"Même le mal se fait bien" Michel Folco. Roman. Editions Stock, 2008.
Quand le général d'Empire Charlemagne Tricotin de Racleterre (âgé de 50 ans) épouse à Turin en 1813 Giulietta Benvenuti (19 ans), il ne devine pas que l'issue de la cérémonie de mariage va lui être fatale et encore moins qu'il va donner naissance à une progéniture qui ne manquera pas de faire parler d'elle au cours des décennies suivantes.
Le mariage ayant été consommé avant la cérémonie, la toute jeune veuve du général de la Grande Armée va mettre au monde quelques mois plus tard un rejeton qui sera baptisé sous le nom de Carolus. Celui-ci deviendra médecin dans le petit village piémontais de San Coucoumelo où son caractère irascible, sa passion pour la taxidermie (sûrement héritée de la vue de son père dont le cadavre a été embaumé et exposé dans un cercueil de verre déposé dans le mausolée des Tricotin) ainsi que son anticléricalisme notoire et sa rivalité avec le maire, ont fait de lui une figure incontournable de la micro-société San-Coucoumélienne.
De Carolus, il sera beaucoup question dans ce récit, jusqu'à sa mort déclenchée par un ulcère gastro-duodénal, mais c'est surtout sur son fils, Marcello, que repose l'essentiel de ce roman.
Instituteur du village, marié (au grand désespoir de son père) avec la fille du maire, passionné de zoologie au point d'avoir monté un élevage d'araignées dans le grenier de la maison familiale, Marcello, comme son père et son aïeul, est doté lui aussi d'un caractère particulièrement difficile.
Mais lorsque Carolus vient à mourir et que son testament est lu à la famille, Marcello apprend avec stupéfaction qu'il a un demi-frère et que celui-ci, s'il est encore vivant, réside en Autriche.
Pour qu'il puisse profiter pleinement de l'héritage, une clause testamentaire oblige Marcello à se rendre à l'étranger afin de savoir ce qu'est devenu ce mystérieux demi-frère dont il ne connaît que le prénom : Aloïs. Poussé par son beau-père qui, mû par l'appât du gain, l'encourage fortement à entreprendre ce voyage en Autriche, Marcello va enfin se résoudre, malgré de nombreuses hésitations, à faire ses bagages et à partir pour Vienne.
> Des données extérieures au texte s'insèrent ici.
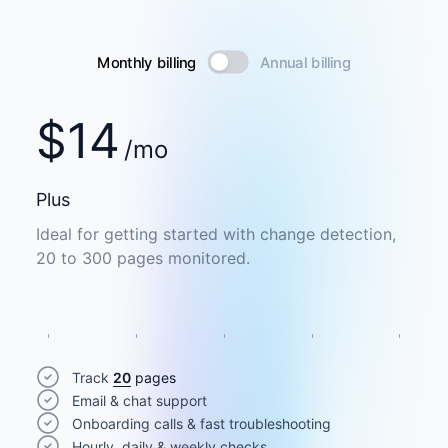
Monthly billing
Annual billing
$
14
/mo
Plus
Ideal for getting started with change detection,
20 to 300 pages monitored.
Track
20
pages
Email & chat support
Onboarding calls & fast troubleshooting
Hourly, daily & weekly checks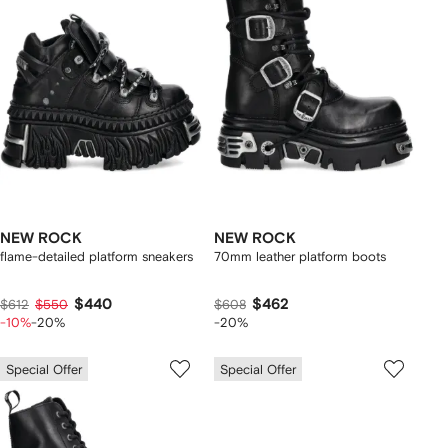
NEW ROCK
NEW ROCK
flame-detailed platform sneakers
70mm leather platform boots
$440
$462
$612
$550
$608
-10%
-20%
-20%
Special Offer
Special Offer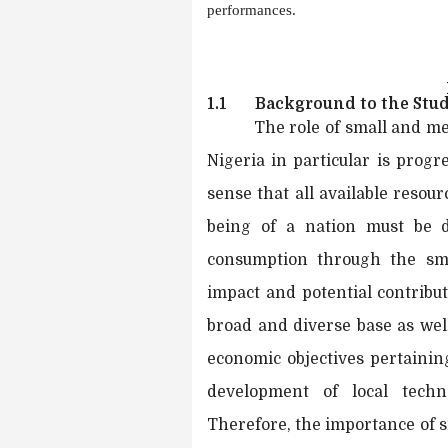
performances.
1.1
Background to the Stu
The role of small and me
Nigeria in particular is progr
sense that all available resou
being of a nation must be de
consumption through the sma
impact and potential contribu
broad and diverse base as well
economic objectives pertainin
development of local techn
Therefore, the importance of s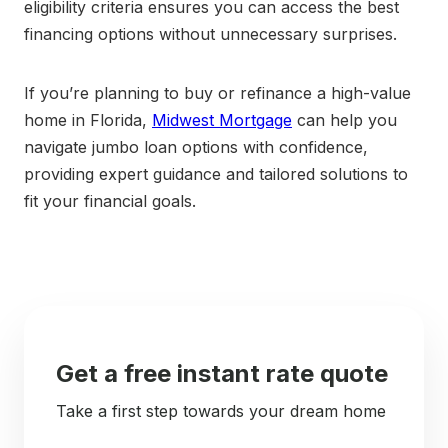
eligibility criteria ensures you can access the best
financing options without unnecessary surprises.
If you’re planning to buy or refinance a high-value
home in Florida,
Midwest Mortgage
can help you
navigate jumbo loan options with confidence,
providing expert guidance and tailored solutions to
fit your financial goals.
Get a free instant rate quote
Take a first step towards your dream home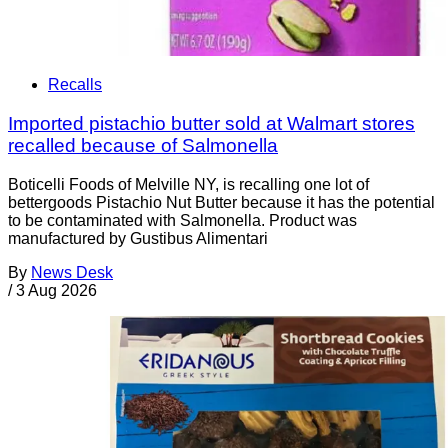
Recalls
Imported pistachio butter sold at Walmart stores
recalled because of Salmonella
Boticelli Foods of Melville NY, is recalling one lot of
bettergoods Pistachio Nut Butter because it has the potential
to be contaminated with Salmonella. Product was
manufactured by Gustibus Alimentari
By
News Desk
/
3 Aug 2026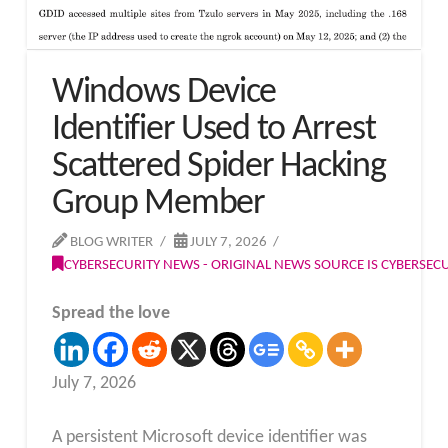
Windows Device
Identifier Used to Arrest
Scattered Spider Hacking
Group Member
BLOG WRITER
JULY 7, 2026
CYBERSECURITY NEWS - ORIGINAL NEWS SOURCE IS CYBERSE
Spread the love
July 7, 2026
A persistent Microsoft device identifier was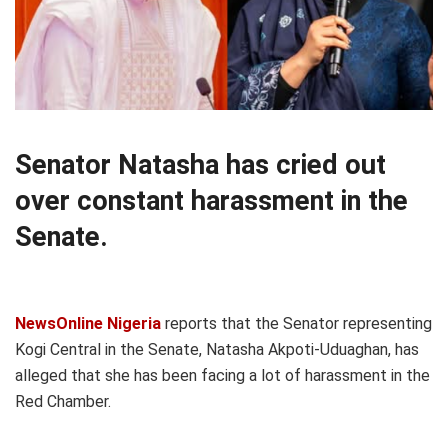
Senator Natasha has cried out
over constant harassment in the
Senate.
NewsOnline Nigeria
reports that the Senator representing
Kogi Central in the Senate, Natasha Akpoti-Uduaghan, has
alleged that she has been facing a lot of harassment in the
Red Chamber.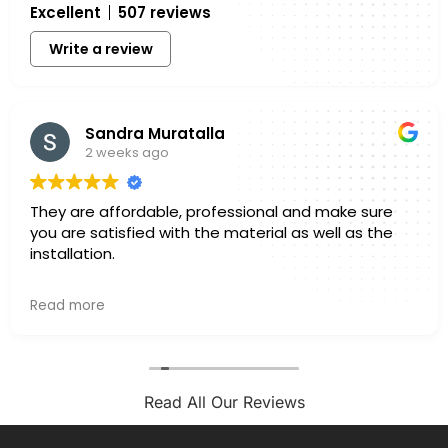
Excellent
507 reviews
Write a review
Sandra Muratalla
2 weeks ago
They are affordable, professional and make sure
you are satisfied with the material as well as the
installation.
Owner's reply
Read more
Hello Sandra, Thank you for sharing your experience
with us. We truly appreciate you taking a few
minutes out of your day to leave a review. Knowing
that you felt confident in both the materials you
selected and the finished installation is exactly
Read All Our Reviews
what we hope for with every project. Every home is
different, and we always want our customers to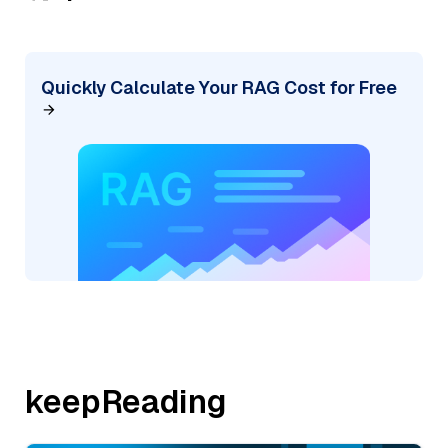
Quickly Calculate Your RAG Cost for Free
keepReading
C'est à partir de ce moment que va commencer l'incroyable et surprenante odyssée de Marcello Tricotin à la recherche de ce demi-frère inconnu, odyssée qui lui vaudra d'être foudroyé dans une rue de Vienne, de s'écraser dans la cage d'ascenseur d'un hotel, de découvrir avec stupéfaction qu'il est le propriétaire d'un bordel, de faire naufrage et de passer de longues minutes au fond du Danube, mais aussi de rencontrer un certain docteur Freud et d'échapper aux assiduités d'un curé luciférien et sodomite. La plus étonnante de ces rencontres sera pourtant celle qu'il fera avec le jeune fils de son demi-frère Aloïs, un enfant dont le nom et le destin ne passeront pas inaperçus dans l'histoire du XXe siècle.
Son séjour en Autriche s'étant cependant avéré plus long que prévu, Marcello va s'apercevoir à son retour que beaucoup de choses ont changé à San Coucoumelo lors de son absence.
La rancœur n'étant pas le moindre de ses défauts, c'est avec une infinie patience et des trésors d'ingéniosité qu'il va mettre au point sa vengeance contre celles et ceux qui l'ont trahi, déployant pour cela des moyens considérables dans lesquels l'entomologie et la tectonique des plaques prendront une place primordiale.
Difficile de résumer, de décrire et de retranscrire l'atmosphère de ce roman baroque et étourdissant aux accents picaresques. Michel Folco nous offre ici un récit rabelaisien fourmillant de personnages truculents et grotesques, un parcours où s'enchainent à un rythme haletant des scènes toutes plus hallucinantes les unes que les autres. Un mascaret épouvantable de drôlerie qui se lit avec jubilation et n'offre aucun répit au lecteur entraîné pour son plus grand plaisir dans cette avalanche de situations burlesques qui se déchaîne de la première à la dernière page.